◆ What the exercise asks ◆
Please transcribe the entries exactly and omit the images they contain.

◆ Provided data ◆
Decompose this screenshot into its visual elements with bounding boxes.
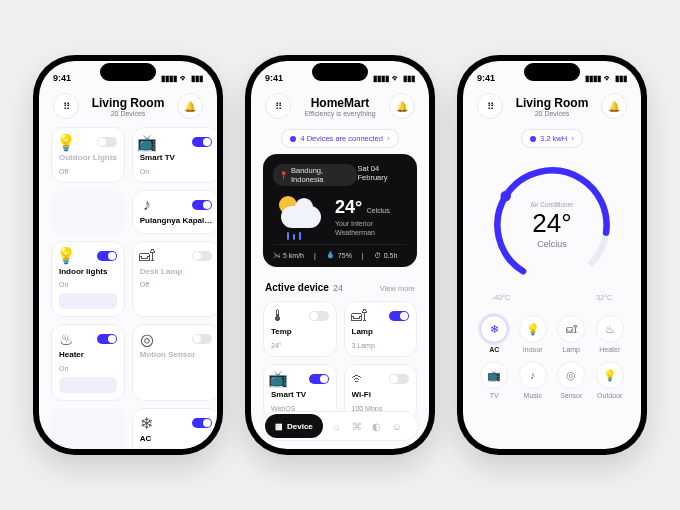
device-status: On bbox=[59, 365, 117, 372]
toggle[interactable] bbox=[309, 311, 329, 321]
chip-label: 4 Devices are connected bbox=[300, 134, 383, 143]
lamp-icon: 🛋 bbox=[557, 315, 585, 343]
device-name: AC bbox=[140, 435, 212, 444]
chevron-right-icon: › bbox=[387, 134, 390, 143]
toggle[interactable] bbox=[192, 334, 212, 344]
tab-stats[interactable]: ◐ bbox=[371, 420, 383, 432]
toggle[interactable] bbox=[309, 374, 329, 384]
weather-card[interactable]: 📍 Bandung, Indonesia Sat 04 February 24°… bbox=[263, 154, 417, 267]
notifications-button[interactable]: 🔔 bbox=[177, 93, 203, 119]
dial-max: 32°C bbox=[596, 294, 612, 301]
device-slider[interactable] bbox=[59, 377, 117, 393]
weather-desc1: Your Interior bbox=[335, 220, 390, 227]
dial-min: -40°C bbox=[492, 294, 510, 301]
device-name: Smart TV bbox=[271, 391, 329, 400]
bulb-icon: 💡 bbox=[59, 135, 73, 149]
device-card[interactable]: 🛋Desk LampOff bbox=[132, 241, 217, 318]
temperature-dial[interactable]: Air Conditioner 24° Celcius bbox=[487, 160, 617, 290]
control-tv[interactable]: 📺TV bbox=[479, 361, 510, 399]
toggle[interactable] bbox=[192, 200, 212, 210]
device-name: Wi-Fi bbox=[352, 391, 410, 400]
toggle[interactable] bbox=[192, 418, 212, 428]
device-name: Desk Lamp bbox=[140, 268, 212, 277]
tab-home[interactable]: ⌂ bbox=[331, 420, 343, 432]
ac-icon: ❄ bbox=[140, 416, 154, 430]
control-outdoor[interactable]: 💡Outdoor bbox=[595, 361, 626, 399]
device-slider[interactable] bbox=[59, 293, 117, 309]
weather-desc2: Weatherman bbox=[335, 229, 390, 236]
device-card[interactable]: ◎Motion Sensor bbox=[132, 324, 217, 401]
device-card bbox=[51, 408, 125, 449]
toggle[interactable] bbox=[192, 251, 212, 261]
status-time: 9:41 bbox=[53, 73, 71, 83]
bulb-icon: 💡 bbox=[596, 361, 624, 389]
signal-icon: ▮▮▮▮ bbox=[373, 74, 389, 83]
tv-icon: 📺 bbox=[271, 372, 285, 386]
music-icon: ♪ bbox=[519, 361, 547, 389]
toggle[interactable] bbox=[389, 311, 409, 321]
control-label: Indoor bbox=[523, 346, 543, 353]
device-card[interactable]: 💡Outdoor LightsOff bbox=[51, 127, 125, 183]
phone-living-room-devices: 9:41 ▮▮▮▮ ᯤ ▮▮▮ ⠿ Living Room 20 Devices… bbox=[33, 55, 223, 455]
dial-unit: Celcius bbox=[537, 239, 567, 249]
device-card[interactable]: 📺Smart TVOn bbox=[132, 127, 217, 183]
lamp-icon: 🛋 bbox=[140, 249, 154, 263]
menu-button[interactable]: ⠿ bbox=[53, 93, 79, 119]
control-ac[interactable]: ❄AC bbox=[479, 315, 510, 353]
control-label: AC bbox=[489, 346, 499, 353]
notifications-button[interactable]: 🔔 bbox=[389, 93, 415, 119]
device-card[interactable]: ❄ACOn bbox=[132, 408, 217, 449]
temp-icon: 🌡 bbox=[271, 309, 285, 323]
toggle[interactable] bbox=[389, 374, 409, 384]
wifi-icon: ᯤ bbox=[180, 74, 188, 83]
wifi-icon: ᯤ bbox=[352, 372, 366, 386]
device-card[interactable]: 🌡Temp24° bbox=[263, 301, 337, 357]
wind-icon: 🌬 bbox=[273, 252, 280, 259]
heater-icon: ♨ bbox=[596, 315, 624, 343]
device-status: Off bbox=[59, 168, 117, 175]
toggle[interactable] bbox=[97, 251, 117, 261]
device-name: Lamp bbox=[352, 328, 410, 337]
control-label: Music bbox=[524, 392, 542, 399]
view-more-link[interactable]: View more bbox=[380, 284, 415, 293]
phone-homemart: 9:41 ▮▮▮▮ ᯤ ▮▮▮ ⠿ HomeMart Efficiency is… bbox=[245, 55, 435, 455]
tab-tag[interactable]: ⌘ bbox=[351, 420, 363, 432]
sensor-icon: ◎ bbox=[557, 361, 585, 389]
menu-button[interactable]: ⠿ bbox=[265, 93, 291, 119]
device-card[interactable]: ♪Pulangnya Kapal… bbox=[132, 190, 217, 234]
device-card[interactable]: 💡Indoor lightsOn bbox=[51, 241, 125, 318]
weather-stats: 🌬5 km/h | 💧75% | ⏱0.5h bbox=[273, 244, 407, 259]
menu-button[interactable]: ⠿ bbox=[477, 93, 503, 119]
toggle[interactable] bbox=[97, 334, 117, 344]
connected-devices-chip[interactable]: 4 Devices are connected › bbox=[281, 129, 398, 148]
control-indoor[interactable]: 💡Indoor bbox=[518, 315, 549, 353]
device-card[interactable]: 🛋Lamp3 Lamp bbox=[344, 301, 418, 357]
control-label: Sensor bbox=[560, 392, 582, 399]
control-lamp[interactable]: 🛋Lamp bbox=[556, 315, 587, 353]
control-sensor[interactable]: ◎Sensor bbox=[556, 361, 587, 399]
grid-icon: ▦ bbox=[275, 422, 283, 431]
tab-profile[interactable]: ☺ bbox=[391, 420, 403, 432]
toggle[interactable] bbox=[97, 137, 117, 147]
energy-chip[interactable]: 3.2 kwH › bbox=[521, 129, 583, 148]
device-status: On bbox=[140, 168, 212, 175]
wifi-icon: ᯤ bbox=[604, 74, 612, 83]
sensor-icon: ◎ bbox=[140, 332, 154, 346]
device-name: Temp bbox=[271, 328, 329, 337]
page-title: HomeMart bbox=[304, 96, 375, 110]
tab-device[interactable]: ▦ Device bbox=[265, 414, 323, 438]
device-card[interactable]: ♨HeaterOn bbox=[51, 324, 125, 401]
phone-ac-dial: 9:41 ▮▮▮▮ ᯤ ▮▮▮ ⠿ Living Room 20 Devices… bbox=[457, 55, 647, 455]
status-time: 9:41 bbox=[265, 73, 283, 83]
toggle[interactable] bbox=[192, 137, 212, 147]
chevron-right-icon: › bbox=[571, 134, 574, 143]
signal-icon: ▮▮▮▮ bbox=[161, 74, 177, 83]
weather-temp: 24° bbox=[335, 197, 362, 217]
control-heater[interactable]: ♨Heater bbox=[595, 315, 626, 353]
device-name: Smart TV bbox=[140, 154, 212, 163]
heater-icon: ♨ bbox=[59, 332, 73, 346]
bulb-icon: 💡 bbox=[59, 249, 73, 263]
control-music[interactable]: ♪Music bbox=[518, 361, 549, 399]
notifications-button[interactable]: 🔔 bbox=[601, 93, 627, 119]
bulb-icon: 💡 bbox=[519, 315, 547, 343]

◆ Answer to the exercise ◆
Decompose this screenshot into its visual elements with bounding boxes.
device-status: On bbox=[59, 365, 117, 372]
toggle[interactable] bbox=[309, 311, 329, 321]
chip-label: 4 Devices are connected bbox=[300, 134, 383, 143]
lamp-icon: 🛋 bbox=[557, 315, 585, 343]
device-name: AC bbox=[140, 435, 212, 444]
chevron-right-icon: › bbox=[387, 134, 390, 143]
toggle[interactable] bbox=[192, 334, 212, 344]
tab-stats[interactable]: ◐ bbox=[371, 420, 383, 432]
toggle[interactable] bbox=[309, 374, 329, 384]
weather-card[interactable]: 📍 Bandung, Indonesia Sat 04 February 24°… bbox=[263, 154, 417, 267]
notifications-button[interactable]: 🔔 bbox=[177, 93, 203, 119]
dial-max: 32°C bbox=[596, 294, 612, 301]
device-slider[interactable] bbox=[59, 377, 117, 393]
weather-desc1: Your Interior bbox=[335, 220, 390, 227]
dial-min: -40°C bbox=[492, 294, 510, 301]
device-name: Smart TV bbox=[271, 391, 329, 400]
bulb-icon: 💡 bbox=[59, 135, 73, 149]
device-card[interactable]: 🛋Desk LampOff bbox=[132, 241, 217, 318]
temperature-dial[interactable]: Air Conditioner 24° Celcius bbox=[487, 160, 617, 290]
control-tv[interactable]: 📺TV bbox=[479, 361, 510, 399]
toggle[interactable] bbox=[192, 200, 212, 210]
device-name: Wi-Fi bbox=[352, 391, 410, 400]
toggle[interactable] bbox=[192, 418, 212, 428]
device-name: Desk Lamp bbox=[140, 268, 212, 277]
tab-home[interactable]: ⌂ bbox=[331, 420, 343, 432]
ac-icon: ❄ bbox=[140, 416, 154, 430]
control-outdoor[interactable]: 💡Outdoor bbox=[595, 361, 626, 399]
device-slider[interactable] bbox=[59, 293, 117, 309]
weather-desc2: Weatherman bbox=[335, 229, 390, 236]
device-card[interactable]: ◎Motion Sensor bbox=[132, 324, 217, 401]
device-card bbox=[51, 408, 125, 449]
toggle[interactable] bbox=[192, 251, 212, 261]
status-time: 9:41 bbox=[53, 73, 71, 83]
bulb-icon: 💡 bbox=[596, 361, 624, 389]
signal-icon: ▮▮▮▮ bbox=[373, 74, 389, 83]
tv-icon: 📺 bbox=[271, 372, 285, 386]
music-icon: ♪ bbox=[519, 361, 547, 389]
toggle[interactable] bbox=[389, 311, 409, 321]
control-label: Indoor bbox=[523, 346, 543, 353]
device-card[interactable]: 💡Outdoor LightsOff bbox=[51, 127, 125, 183]
phone-living-room-devices: 9:41 ▮▮▮▮ ᯤ ▮▮▮ ⠿ Living Room 20 Devices… bbox=[33, 55, 223, 455]
dial-unit: Celcius bbox=[537, 239, 567, 249]
device-card[interactable]: 📺Smart TVOn bbox=[132, 127, 217, 183]
lamp-icon: 🛋 bbox=[140, 249, 154, 263]
menu-button[interactable]: ⠿ bbox=[53, 93, 79, 119]
control-ac[interactable]: ❄AC bbox=[479, 315, 510, 353]
control-label: AC bbox=[489, 346, 499, 353]
notifications-button[interactable]: 🔔 bbox=[389, 93, 415, 119]
device-card[interactable]: ❄ACOn bbox=[132, 408, 217, 449]
temp-icon: 🌡 bbox=[271, 309, 285, 323]
toggle[interactable] bbox=[389, 374, 409, 384]
wifi-icon: ᯤ bbox=[180, 74, 188, 83]
wifi-icon: ᯤ bbox=[352, 372, 366, 386]
device-card[interactable]: 🌡Temp24° bbox=[263, 301, 337, 357]
wind-icon: 🌬 bbox=[273, 252, 280, 259]
heater-icon: ♨ bbox=[596, 315, 624, 343]
device-status: Off bbox=[59, 168, 117, 175]
toggle[interactable] bbox=[97, 251, 117, 261]
device-name: Lamp bbox=[352, 328, 410, 337]
control-label: Music bbox=[524, 392, 542, 399]
view-more-link[interactable]: View more bbox=[380, 284, 415, 293]
phone-homemart: 9:41 ▮▮▮▮ ᯤ ▮▮▮ ⠿ HomeMart Efficiency is… bbox=[245, 55, 435, 455]
tab-tag[interactable]: ⌘ bbox=[351, 420, 363, 432]
sensor-icon: ◎ bbox=[557, 361, 585, 389]
menu-button[interactable]: ⠿ bbox=[265, 93, 291, 119]
device-card[interactable]: ♪Pulangnya Kapal… bbox=[132, 190, 217, 234]
device-card[interactable]: 💡Indoor lightsOn bbox=[51, 241, 125, 318]
weather-stats: 🌬5 km/h | 💧75% | ⏱0.5h bbox=[273, 244, 407, 259]
menu-button[interactable]: ⠿ bbox=[477, 93, 503, 119]
toggle[interactable] bbox=[97, 334, 117, 344]
connected-devices-chip[interactable]: 4 Devices are connected › bbox=[281, 129, 398, 148]
control-indoor[interactable]: 💡Indoor bbox=[518, 315, 549, 353]
device-card[interactable]: 🛋Lamp3 Lamp bbox=[344, 301, 418, 357]
control-label: Sensor bbox=[560, 392, 582, 399]
control-lamp[interactable]: 🛋Lamp bbox=[556, 315, 587, 353]
control-sensor[interactable]: ◎Sensor bbox=[556, 361, 587, 399]
grid-icon: ▦ bbox=[275, 422, 283, 431]
tab-profile[interactable]: ☺ bbox=[391, 420, 403, 432]
toggle[interactable] bbox=[97, 137, 117, 147]
energy-chip[interactable]: 3.2 kwH › bbox=[521, 129, 583, 148]
device-status: On bbox=[140, 168, 212, 175]
wifi-icon: ᯤ bbox=[604, 74, 612, 83]
sensor-icon: ◎ bbox=[140, 332, 154, 346]
device-name: Temp bbox=[271, 328, 329, 337]
page-title: HomeMart bbox=[304, 96, 375, 110]
tab-device[interactable]: ▦ Device bbox=[265, 414, 323, 438]
device-card[interactable]: ♨HeaterOn bbox=[51, 324, 125, 401]
phone-ac-dial: 9:41 ▮▮▮▮ ᯤ ▮▮▮ ⠿ Living Room 20 Devices… bbox=[457, 55, 647, 455]
status-time: 9:41 bbox=[265, 73, 283, 83]
toggle[interactable] bbox=[192, 137, 212, 147]
chevron-right-icon: › bbox=[571, 134, 574, 143]
signal-icon: ▮▮▮▮ bbox=[161, 74, 177, 83]
weather-temp: 24° bbox=[335, 197, 362, 217]
control-heater[interactable]: ♨Heater bbox=[595, 315, 626, 353]
device-name: Smart TV bbox=[140, 154, 212, 163]
heater-icon: ♨ bbox=[59, 332, 73, 346]
bulb-icon: 💡 bbox=[59, 249, 73, 263]
control-music[interactable]: ♪Music bbox=[518, 361, 549, 399]
notifications-button[interactable]: 🔔 bbox=[601, 93, 627, 119]
bulb-icon: 💡 bbox=[519, 315, 547, 343]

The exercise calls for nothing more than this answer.